La cesión de parcelas a monte a cambio de su limpieza facilita nuevas explotaciones agrícolas en aldeas amenazadas por el despoblamiento


monforte / la voz

El retorno al campo que muchos presagiaban cuando la crisis económica apretaba con más fuerza no tuvo la repercusión esperada en la Ribeira Sacra. Con la excepción de la viticultura, dura pero rentable, agricultura y ganadería siguen siendo la última carta de la baraja en un territorio de vocación rural. Hay, sin embargo, quien se empeña en ir contracorriente. Matías González dejó su empleo en una fábrica de Castellón para instalarse en Sober. En la parroquia de Rosende, ha ido reuniendo fincas que permanecían a monte y que sus propietarios le ceden a cambio de que las tenga limpias de maleza. Más que económica, la suya fue una crisis vital. «Traballo tiña, pero quería darlle un xiro á miña vida. Onde estaba todo eran coches e andar todo do día na estrada», explica.

Matías tiene 31 años y nació en Tuiriz, en el municipio de Pantón, uno de los que limitan con Sober. Su compañera tiene un negocio en esta última localidad, pero la elección del escenario de su nuevo proyecto vital fue más rebuscada. «Necesitaba un sitio onde non houbese moita gandería para poder reunir terra suficiente», relata. Se instaló en Rosende hace un año con una pequeña finca y una oveja. Hoy tiene más de un centenar y lleva unas sesenta fincas en arriendo. ¿El precio? Que se comprometa a que dejen de ser una selva repleta de tojos y zarzales.

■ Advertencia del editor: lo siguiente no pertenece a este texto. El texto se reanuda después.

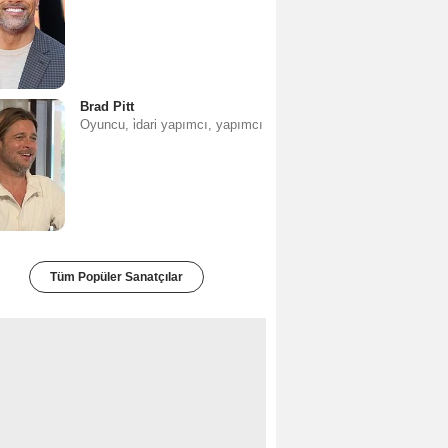
Brad Pitt
Oyuncu, i̇dari yapımcı, yapımcı
Tüm Popüler Sanatçılar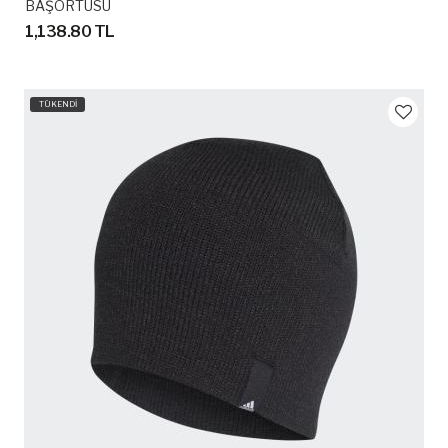
BAŞÖRTÜSÜ
1,138.80 TL
TÜKENDİ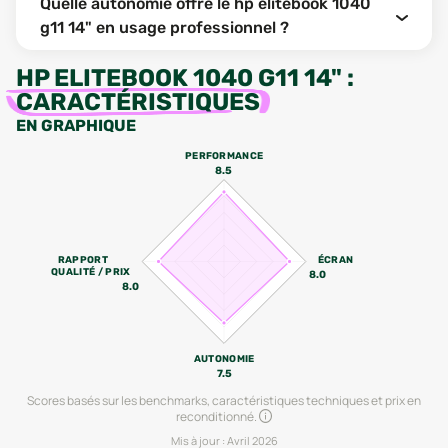
Quelle autonomie offre le hp elitebook 1040
g11 14" en usage professionnel ?
HP ELITEBOOK 1040 G11 14"
:
CARACTÉRISTIQUES
EN GRAPHIQUE
PERFORMANCE
8.5
RAPPORT
ÉCRAN
QUALITÉ / PRIX
8.0
8.0
AUTONOMIE
7.5
Scores basés sur les benchmarks, caractéristiques techniques et prix en
reconditionné.
Mis à jour :
Avril 2026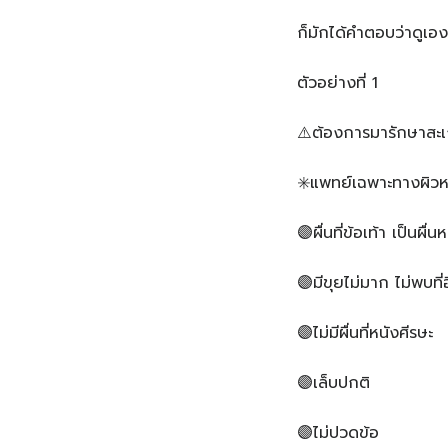
ก็มักได้คำตอบว่าดูเอ
ตัวอย่างที่ 1️
⚠️ต้องการมารักษาสะเก็
✳️แพทย์เฉพาะทางผิว
🟣ผื่นที่ข้อเท้า เป็นผื
🟣มีขุยไม่มาก ไม่พบที่อ
🟣ไม่มีผื่นที่หนังศีรษะ
🟣เล็บปกติ
🟣ไม่ปวดข้อ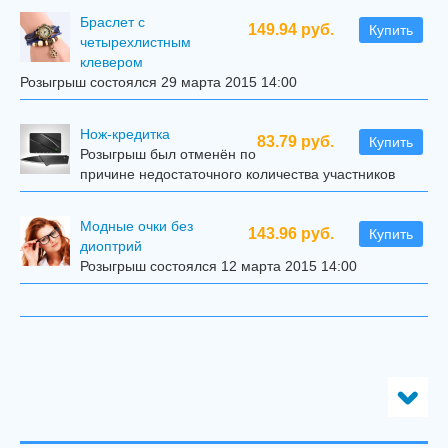
Браслет с
149.94 руб.
Купить
четырехлистным
клевером
Розыгрыш состоялся 29 марта 2015 14:00
Нож-кредитка
83.79 руб.
Купить
Розыгрыш был отменён по
причине недостаточного количества участников
Модные очки без
143.96 руб.
Купить
диоптрий
Розыгрыш состоялся 12 марта 2015 14:00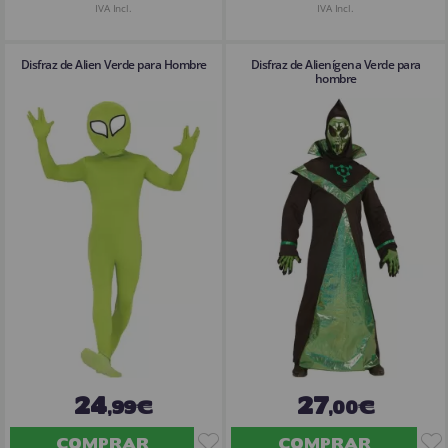
IVA Incl.
IVA Incl.
Disfraz de Alien Verde para Hombre
Disfraz de Alienígena Verde para
hombre
24
27
,99€
,00€
COMPRAR
COMPRAR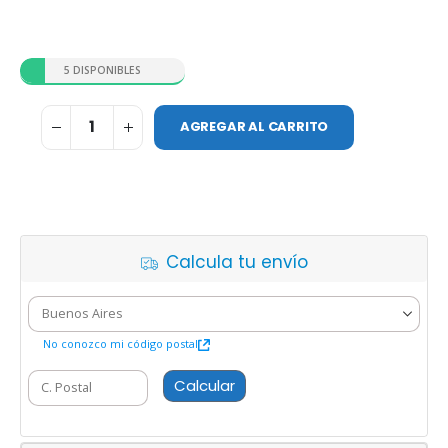
5 DISPONIBLES
AGREGAR AL CARRITO
Calcula tu envío
No conozco mi código postal
Calcular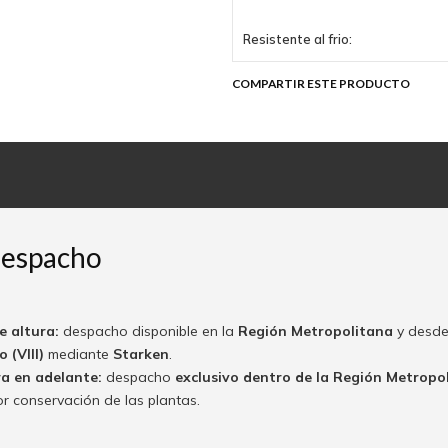
Resistente al frio:
COMPARTIR ESTE PRODUCTO
despacho
e altura:
despacho disponible en la
Región Metropolitana
y desde
 (VIII)
mediante
Starken
.
ra en adelante:
despacho
exclusivo dentro de la Región Metropo
or conservación de las plantas.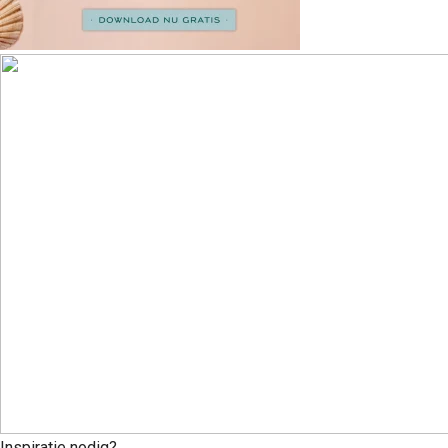
Inspiratie nodig?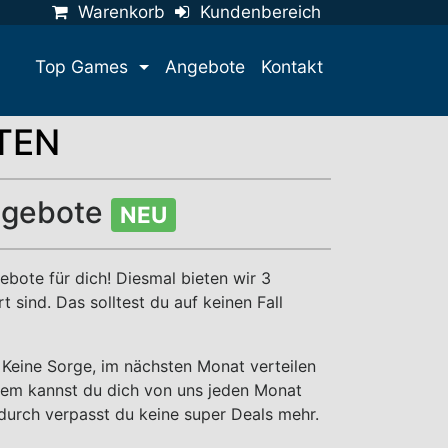
Warenkorb
Kundenbereich
Top Games
Angebote
Kontakt
TEN
ngebote
NEU
ote für dich! Diesmal bieten wir 3
 sind. Das solltest du auf keinen Fall
 Keine Sorge, im nächsten Monat verteilen
dem kannst du dich von uns jeden Monat
durch verpasst du keine super Deals mehr.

«A xente ten moito medo a que collas dereitos se lle entras nas fincas. Ao primeiro hai que convencela, pero cando ven que vas en serio son eles os que chas ofrecen. Eu empecei en Rosende e xa as levo tamén en Anllo e Vilaescura», explica. Matías cría el ovino para la producción de carne, que vende al detalle a vecinos de Sober. También espera comercializar parte de las cinco mil pacas de hierba que prevé recoger esta campaña. La elaboración de quesos, una de las ideas que baraja, queda para más adelante porque, según su experiencia, «a inversión necesaria é grande e as axudas moi pequenas».

No solo dinero

Su rebaño no da para hacerse rico, pero presume de haber ganado calidad de vida. «Non se trata só de cartos, tamén hai que vivir. O traballo no campo é duro, pero non sinto tanta presión e podo falar con todo o mundo. Aquí coñecémonos todos», presume. No es el único rostro joven en un territorio marcado por una crisis demográfica alarmante. Carlos Pérez tiene 26 años y vive en su pueblo natal de Piño, en A Pobra do Brollón. El pasado año estrenó un puesto de venta de productos de la huerta en la plaza de abastos de Monforte. «Son un rapaz da aldea que quere seguir nela», dice la memoria que presentó para hacerse con la concesión. Por lo que parece, su sueño aún es posible.